This earned me some criticism about the way I had misused the term “convergence” (much of it from another rAVe blogger, Mark Coxon). I certainly accept that I had used the word in a way not currently the norm in our industry, but this use was intentional. If you missed the original article, you can find it here, and the conversation that ensued can be found here, if you care to catch up with it.

Anyway, there were some points made in the original article that I had determined to explore:

  • First, that the nature of electronics development says that components, which are being combined now, will continue to converge in many ways.

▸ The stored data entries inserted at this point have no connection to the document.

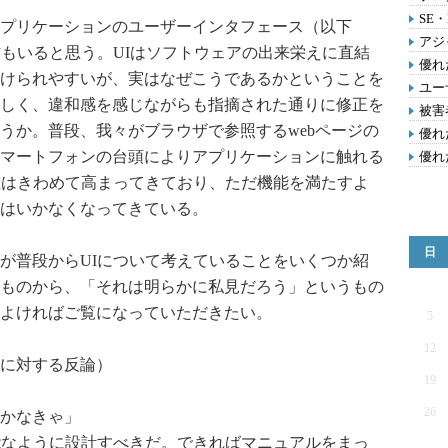
SE
プリケーションのユーザーインタフェース（以下
アジ
方もいると思う。UIはソフトウェアの出来栄えに直結
優れ
けられやすいが、実はなぜこうであるかということを
ユー
しく、違和感を感じながらも指摘された通りに修正を
被害
うか。普段、我々がブラウザで参照するwebページの
優れ
マートフォンの台頭によりアプリケーションに触れる
優れ
性はきわめて高まってきており、ただ機能を満たすよ
はいかなくなってきている。
日
が普段からUIについて考えていることをいくつか紹
ものから、「それは明らかに私見だろう」というもの
よければご覧になっていただきたい。
5
12
に対する反論）
19
26
とかなきゃ」
能なように設計すべきだ。できればマニュアルをまっ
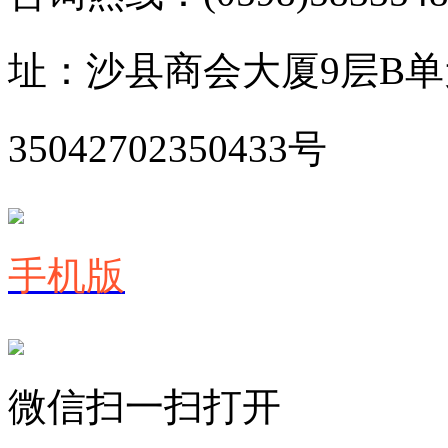
址：沙县商会大厦9层B
35042702350433号
手机版
微信扫一扫打开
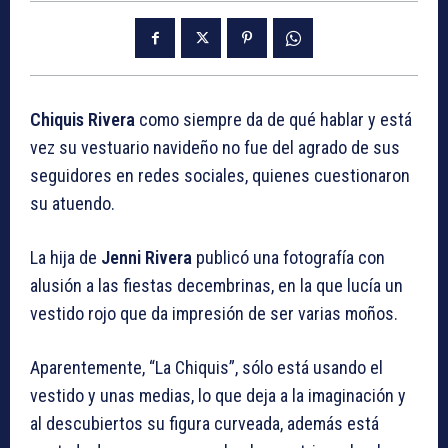
Chiquis Rivera
como siempre da de qué hablar y está
vez su vestuario navideño no fue del agrado de sus
seguidores en redes sociales, quienes cuestionaron
su atuendo.
La hija de
Jenni Rivera
publicó una fotografía con
alusión a las fiestas decembrinas, en la que lucía un
vestido rojo que da impresión de ser varias moños.
Aparentemente, “La Chiquis”, sólo está usando el
vestido y unas medias, lo que deja a la imaginación y
al descubiertos su figura curveada, además está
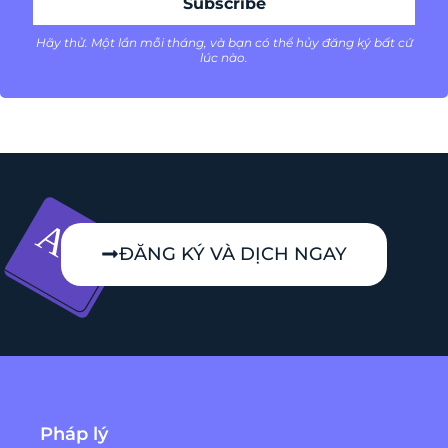
Hãy thử. Một lần mỗi tháng, và bạn có thể hủy đăng ký bất cứ
lúc nào.
ĐĂNG KÝ VÀ DỊCH NGAY
Pháp lý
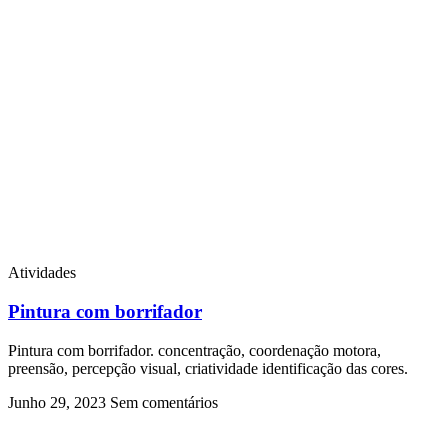
Atividades
Pintura com borrifador
Pintura com borrifador. concentração, coordenação motora,
preensão, percepção visual, criatividade identificação das cores.
Junho 29, 2023
Sem comentários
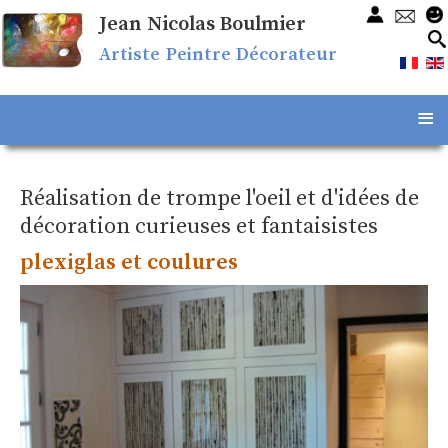
Jean Nicolas Boulmier
Artiste Peintre Décorateur
≡
Réalisation de trompe l'oeil et d'idées de
décoration curieuses et fantaisistes
plexiglas et coulures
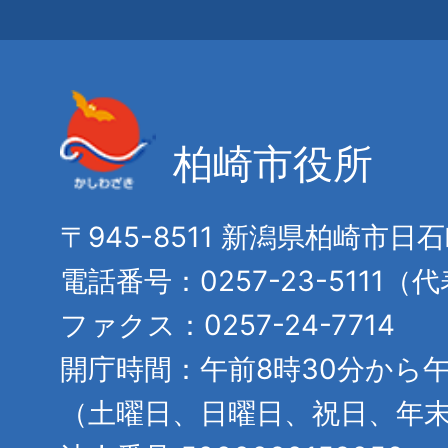
柏崎市役所
〒945-8511 新潟県柏崎市日
電話番号：0257-23-5111（
ファクス：0257-24-7714
開庁時間：午前8時30分から午
（土曜日、日曜日、祝日、年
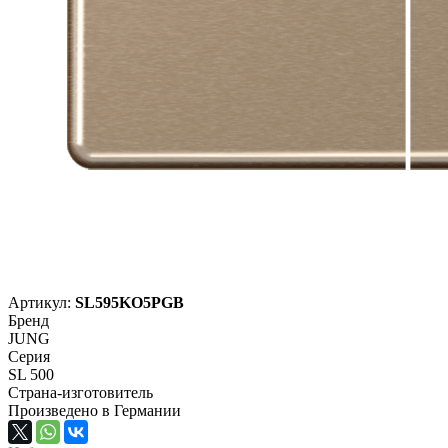
Артикул:
SL595KO5PGB
Бренд
JUNG
Серия
SL 500
Страна-изготовитель
Произведено в Германии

Among these are the convergence of AV and IT functions as well as the merger of multiple devices and functions into single hardware units, or even into software or virtual functions.
  • Second, that devices being combined can sacrifice capabilities (usually those least commonly used) in favor of simplicity.
  • Third, (and the idea I really wanted to explore this month) that this convergence can affect our bottom lines, and the way we operate. In fact, it may be making many of our traditional ideas about how our business is structured obsolete.

The traditional business model for an AV rental and staging company rests largely on shows being the sum of their parts. In other words, on renting gear. Most rental quotes read like an inventory of the truck that goes to site, with each piece of gear having a daily rate. I, and a lot of my contemporaries, have argued against this model for a long time, but changing the market is like turning a battleship. Combine this with the fact that most computer inventory systems generate quotes  in the same manner, fundamentally as lists of items, and it’s easy to see why most of the market works this way. It’s the norm and the path of least resistance.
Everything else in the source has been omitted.